KCB group’s earnings before tax grew by 16 percent to reach KSh34 billion. The bank’s regional operations experienced the highest growth of 64 percent in earnings before tax.
Tanzania was the best performing subsidiary. It earned KCB’s highest revenues for operations outside Kenya. Its profit before tax grew by 3989 percent to reach Ksh777 million from the previous year’s KSh19 million. KCB attributed the astronomical growth to strong demand for credit by small businesses and manufacturers. Tanzania’s good monetary environment also contributed to the growth.
The South Sudan subsidiary earned KCB group KSh664 million in profit before tax equivalent to 17 percent gain in earnings from Ksh568 million recorded in 2017. The rise was driven by good economic factors which followed the signing of the peace agreement.
Uganda’s earnings increased by 59 percent to reach KSh446 million while Burundi’s before tax profits grew by 102 percent to hit Ksh220 million.
The Rwandan segment was the only subsidiary that recorded a drop in earnings.
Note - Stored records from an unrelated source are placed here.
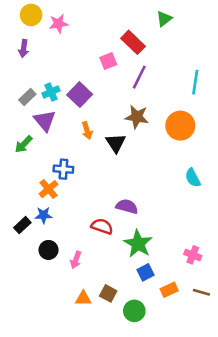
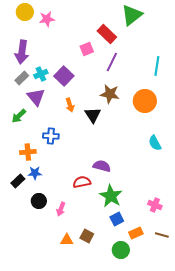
green triangle: (164, 19) -> (132, 15), size x1.6
purple arrow: (24, 49) -> (22, 52), moved, size x1.6
orange cross: (48, 189) -> (28, 152), moved, turned 35
red semicircle: (102, 226) -> (82, 182), turned -30
green circle: (134, 311) -> (121, 250), moved

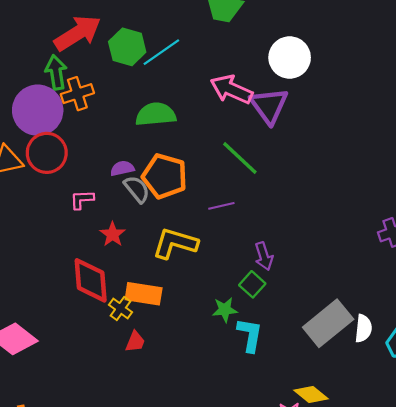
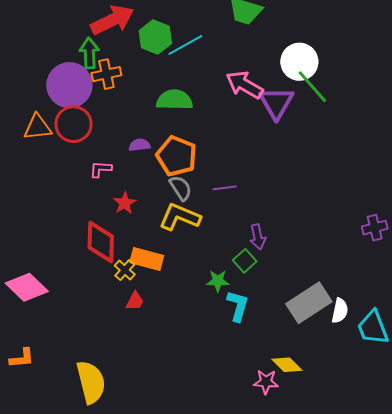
green line: (240, 158) -> (312, 87), moved
gray semicircle: (137, 189) -> (181, 188), moved

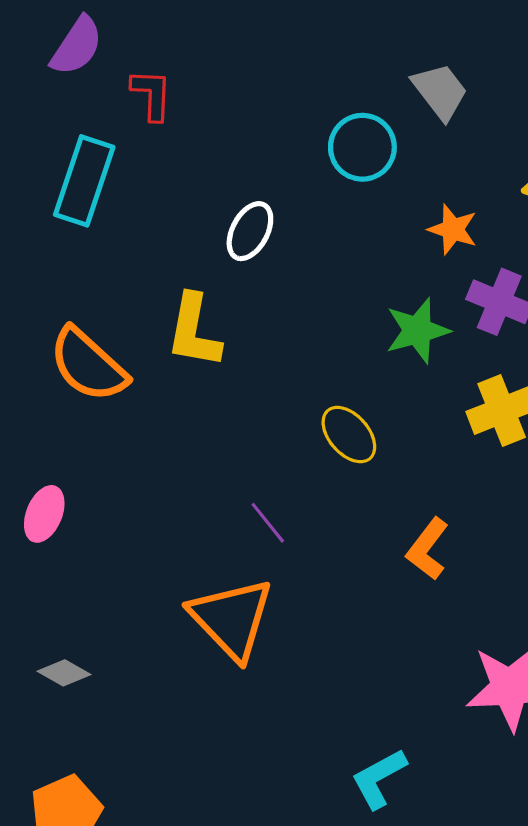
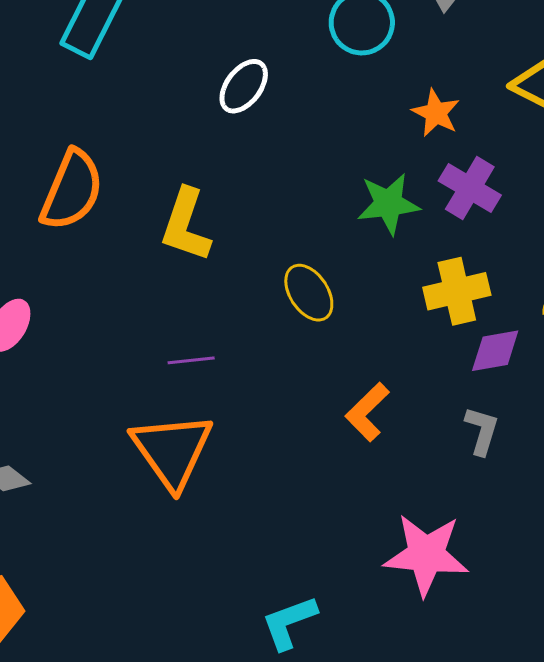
yellow L-shape: (194, 331) -> (186, 225), moved
orange semicircle: (88, 365) -> (72, 190), turned -118
purple line: (268, 523) -> (191, 360), moved, turned -66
Its profit before tax dropped by 25 percent to reach KSh424 million from KSh567 million earned in 2017.
KCB Group also announced plans to venture into the Ethiopian market in the near future. The lender
Ethiopia is going through a transformation after many years of authoritarian leadership. The country’s new Prime Minister, Abiy Ahmed, has introduced reforms in many sectors which are expected to attract foreign investors into the country.
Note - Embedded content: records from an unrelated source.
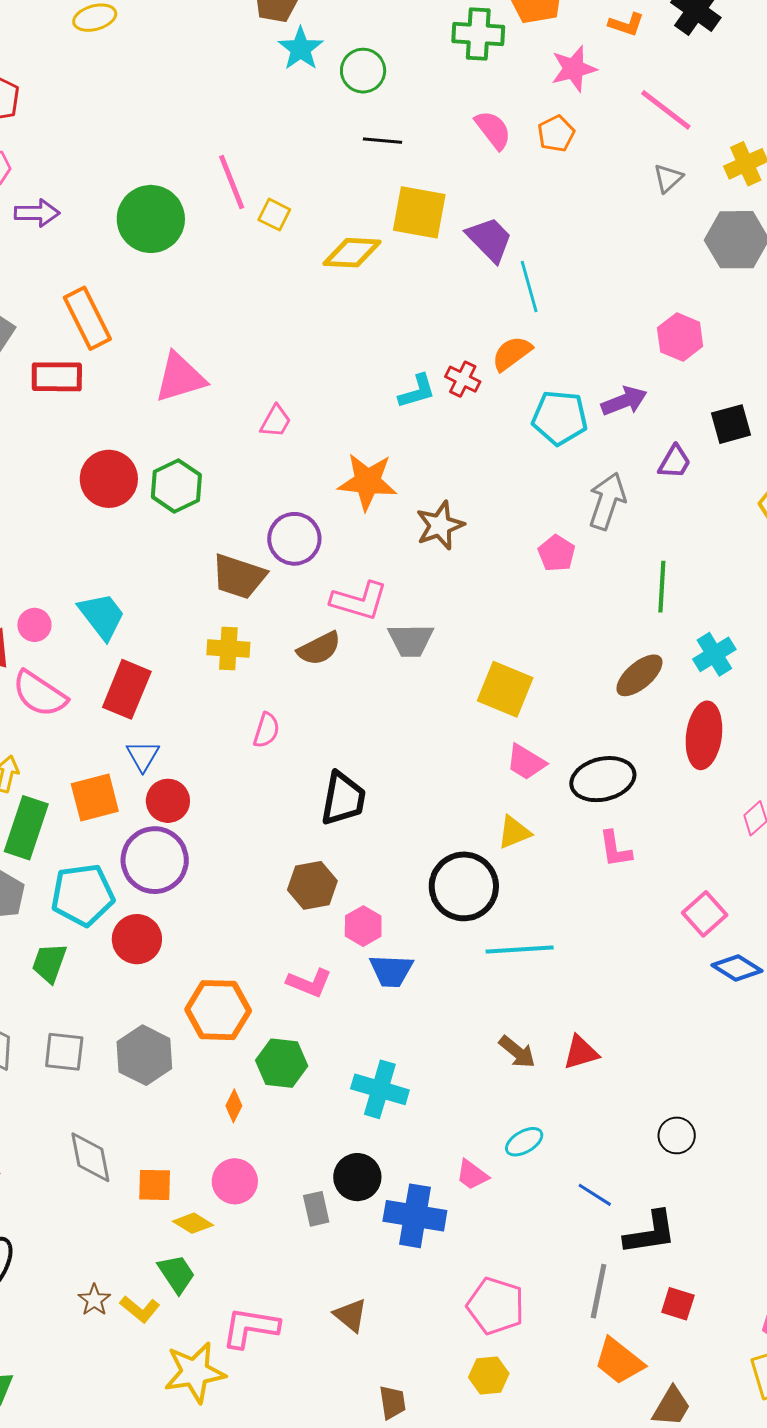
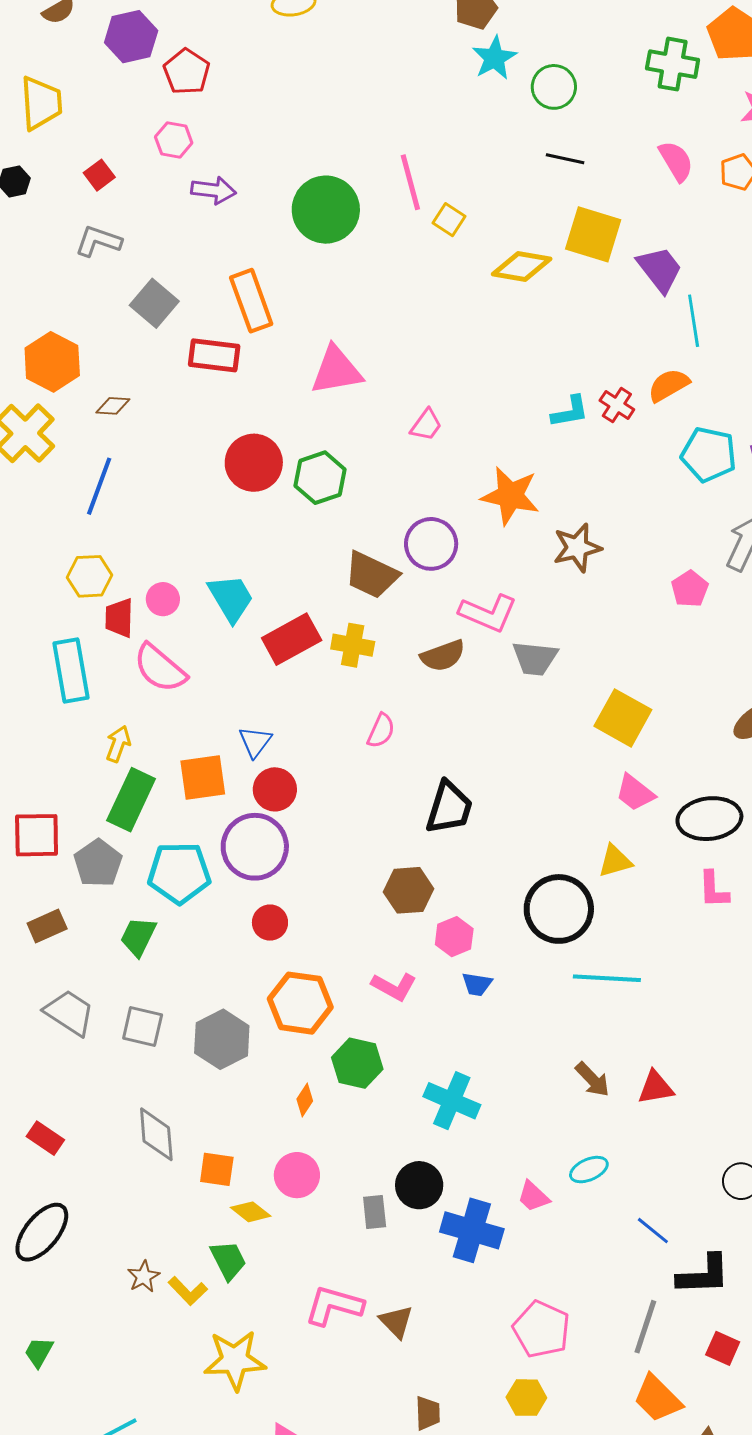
red rectangle: (127, 689) -> (292, 639), moved, turned 32
red circle: (137, 939) -> (270, 923), moved, size x0.7
blue trapezoid: (391, 971) -> (477, 984), size x0.7
pink L-shape: (250, 1328) -> (334, 1306), moved

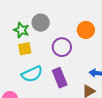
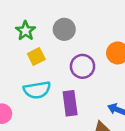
green star: (21, 30) -> (26, 31), moved
yellow square: (25, 49) -> (36, 57), turned -32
According to KCB’s Chief Financial Officer, Lawrence Kimathi, KCB hopes to be the first Kenyan Bank to start operations in Ethiopia. “It’s a restricted market but with the talks of last week, we are hoping within the next year something will happen,” the officer was quoted by a local newspaper.
KCB plans to partner with an Ethiopian Bank or to operate a subsidiary in the nation’s capital – Addis Ababa. Ethiopia has no foreign banks operating in the country.